5. Errors should be provided with HTTP Status Codes:
200 – OK – Eyerything is working
400 – Bad Request – The request was invalid or cannot be served. The exact error should be explained in the error payload. E.g. "The JSON is not valid"
404 – Not found – There is no resource behind the URI.
6. For our lists calls, we should offer the ability to return/include both image data and related accessory data as subobjects as part of the returned json based on a parameter. (e.g. GET /api/v1/products?images=true&ra=true)
7. For our list calls, we should implement filtering based on the Search parameter fields provided in the table above. Note that minCurrentPrice, maxCurrentPrice refer to ranges on the currentPrice field. For some of the search parameters like Ratings or Product Types multiple values might be provided. Our API should support this.
8. For our list calls, the application should support sorting. If possible, we should implement sorting on all possible fields. However, if dynamic sorting is too difficult to implement, the miminum fields which should support sorting are: productName, currentPrice, and rating. (e.g. GET /api/v1/products?sort=-productName,+currentPrice)
The required database for this REST service application is Vertica. You can download a community edition of Vertica directly from HP: http://www.vertica.com/. You simply sign in for a free developer account. However, a direct Vertica installation requires a Unix/Linux server. The more straightforward way to standup Vertica is to use VMWare. VMWare also has free trials available. A server image can be found at my.vertica.com. But Topcoder is providing a recent disk image file for Vertica at the following link. This is a large download (~2 GB).
https://drive.google.com/file/d/0ByjxTGykXQjAWkkwTWUzcXJucjQ/view?usp=sharing
JDBC Jar files for Vertica can be found here:
http://www.vertica.com/resources/vertica-client-drivers/
Here is a video which describes the deployment process for the data extraction application: http://youtu.be/BbwsGE6D7aM. This video includes several helpful steps about how to configure your code to interact with Vertica deployed on a virtual machine.
Final Submission Guidelines
- Please include your source code, build scripts, and documentation in your submission.
- You should use Java to implement this solution and Jersey to implement the REST API.
- Maven is the required build tool for this application.
- Vertica is the required database for this service.

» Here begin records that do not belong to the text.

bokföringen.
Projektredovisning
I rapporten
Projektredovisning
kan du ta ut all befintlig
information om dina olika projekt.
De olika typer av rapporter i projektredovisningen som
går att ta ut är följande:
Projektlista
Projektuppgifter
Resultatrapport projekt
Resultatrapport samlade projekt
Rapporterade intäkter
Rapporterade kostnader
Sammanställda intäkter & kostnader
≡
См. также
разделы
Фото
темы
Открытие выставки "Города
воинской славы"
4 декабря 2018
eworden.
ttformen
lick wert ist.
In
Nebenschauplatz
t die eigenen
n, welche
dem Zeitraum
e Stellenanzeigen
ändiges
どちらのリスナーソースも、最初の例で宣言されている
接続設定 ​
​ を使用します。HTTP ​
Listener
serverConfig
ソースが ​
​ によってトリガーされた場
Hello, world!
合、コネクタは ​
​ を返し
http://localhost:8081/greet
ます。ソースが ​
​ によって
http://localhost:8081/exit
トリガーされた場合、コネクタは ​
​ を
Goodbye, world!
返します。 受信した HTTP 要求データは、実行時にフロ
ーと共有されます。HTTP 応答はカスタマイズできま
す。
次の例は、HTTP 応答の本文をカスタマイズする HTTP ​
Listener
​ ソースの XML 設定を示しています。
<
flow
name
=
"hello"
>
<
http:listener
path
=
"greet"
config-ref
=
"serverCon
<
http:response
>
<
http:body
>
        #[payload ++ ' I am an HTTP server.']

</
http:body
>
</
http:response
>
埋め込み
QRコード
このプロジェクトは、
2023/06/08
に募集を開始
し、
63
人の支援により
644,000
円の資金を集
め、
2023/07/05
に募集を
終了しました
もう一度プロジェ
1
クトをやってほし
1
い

Vertica requires a Linux/Unix server for implementation.
- You're strongly encouraged to use Hibernate to interact with the Vertica database. Sample code to interact with the database is being provided with the data extraction tool. You can find this code in the forums for this challenge.
- Sample data is attached to the challenge along with the schema file for the Vertica database. The schema should be basis for the returned JSON objects.
- Please include written instructions which document how to build and run your solution.
- You should include a screensharing video documenting your completed solution.